Congress added an express status requirement to the LHWCA in 1972, specifying who qualifies as an "employee" covered by the act. In 1984, Congress enumerated specific types of workers who do not qualify as employees under the LHWCA. The LHWCA now provides that

[t]he term "employee" means any person engaged in maritime employment, including any longshoreman or other person engaged in longshoring operations, and any harbor-worker including a ship repairman, shipbuilder, and ship-breaker, but such term does not include —

(A) individuals employed exclusively to perform office clerical, secretarial, security, or data processing work;

(B) individuals employed by a club, camp, recreational operation, restaurant, museum, or retail outlet;

(C) individuals employed by a marina and who are not engaged in construction, replacement, or expansion of such marina (except for routine maintenance);

(D) individuals who (i) are employed by suppliers, transporters, or vendors, (ii) are temporarily doing business on the premises of an employer described in paragraph (4), and (iii) are not engaged in work normally performed by employees of that employer under this chapter;

(E) aquaculture workers;

(F) individuals employed to build, repair, or dismantle any recreational vessel under sixty-five feet in length;

(G) a master or member of a crew of any vessel; or

(H) any person engaged by a master to load or unload or repair any small vessel under eighteen tons net;

if individuals described in clauses (A) through (F) are subject to coverage under a State workers' compensation law.

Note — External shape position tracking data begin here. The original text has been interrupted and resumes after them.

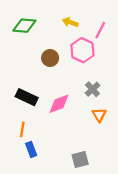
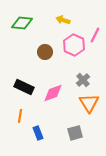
pink line: (100, 30) -> (95, 35), moved
orange triangle: (99, 115) -> (89, 103), size x1.5
blue rectangle: (31, 149) -> (38, 133), moved
gray square: (80, 159) -> (75, 133), moved

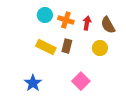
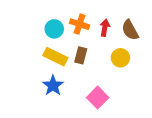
cyan circle: (45, 15) -> (54, 29), moved
blue star: (33, 83) -> (53, 85), moved

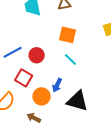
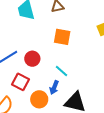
cyan line: (70, 60) -> (61, 71), moved

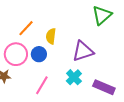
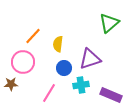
blue circle: (39, 54) -> (64, 68), moved
cyan cross: (74, 77) -> (81, 85), turned 35

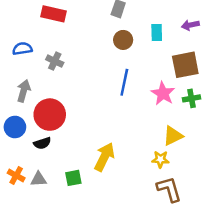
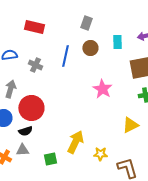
blue line: (124, 82) -> (65, 56), moved
pink star: (163, 93) -> (102, 89), moved
yellow star: (160, 159) -> (100, 154), moved
gray triangle: (39, 179) -> (22, 150), moved

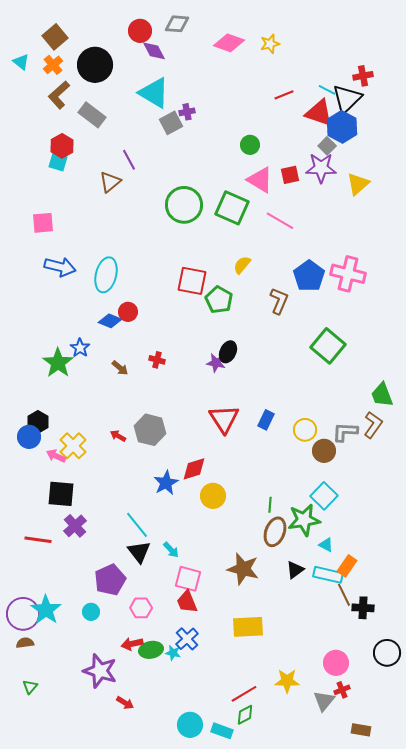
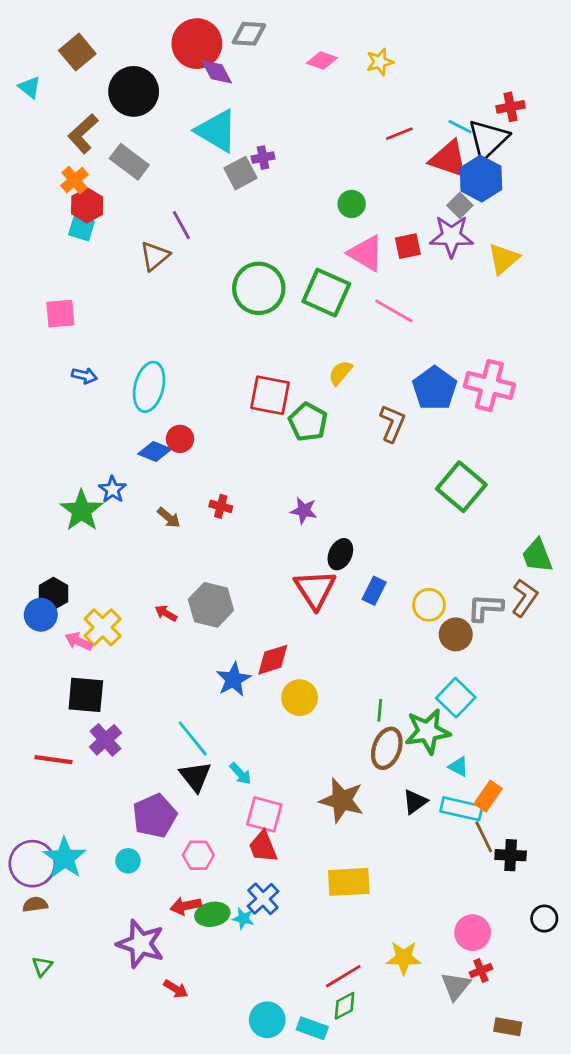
red circle: (140, 31) -> (197, 44), size x1.5
pink diamond: (229, 43) -> (322, 60), size x0.7
orange cross: (53, 65) -> (75, 180), moved
blue arrow: (60, 267) -> (84, 376), size x0.6
black ellipse: (228, 352) -> (340, 554), moved
black circle: (387, 653) -> (544, 919), size x0.7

33 U.S.C. § 902(3) (emphasis added).

Congress's creation of an express status requirement coincided with its relaxation of the situs requirement. "Before the 1972 Amendments, it was only necessary for an injured employee to satisfy a situs requirement"; however, under the situs requirement then in effect, "the injury had to have occurred upon the navigable water of the United States." Ramos v. Universal Dredging Corp., 653 F.2d 1353, 1356 (9th Cir.1981). In 1972, Congress extended LHWCA coverage to individuals injured on areas "adjoining" navigable waters, including "`any . . . pier, wharf, dry dock, terminal, building way, [or] marine railway,'" in order to "avoid anomalies inherent in a system that drew lines at the water's edge." Ne. Marine Terminal Co. v. Caputo, 432 U.S. 249, 279, 281, 97 S.Ct. 2348, 53 L.Ed.2d 320 (1977) (quoting 33 U.S.C. § 903(a)). The expansion of the situs covered by the LHWCA "to include rather large shoreside areas necessitated an affirmative description of the particular employees working in those areas who would be covered." Herb's Welding, Inc. v. Gray, 470 U.S. 414, 423, 105 S.Ct. 1421, 84 L.Ed.2d 406 (1985).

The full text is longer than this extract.